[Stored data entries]
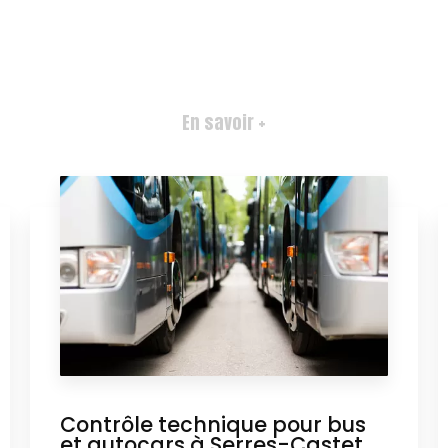
En savoir +
Contrôle technique pour bus
et autocars à Serres-Castet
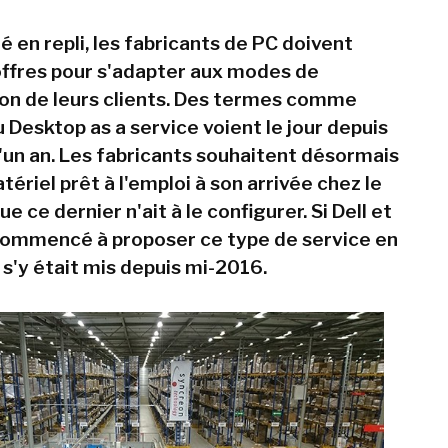
 en repli, les fabricants de PC doivent
 offres pour s'adapter aux modes de
n de leurs clients. Des termes comme
 Desktop as a service voient le jour depuis
d'un an. Les fabricants souhaitent désormais
tériel prêt à l'emploi à son arrivée chez le
ue ce dernier n'ait à le configurer. Si Dell et
commencé à proposer ce type de service en
 s'y était mis depuis mi-2016.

> **Brief**
In the data above, find the line containing "commencé à proposer ce type de service en", then copy it and every later line exactly.

> **Output**
commencé à proposer ce type de service en
 s'y était mis depuis mi-2016.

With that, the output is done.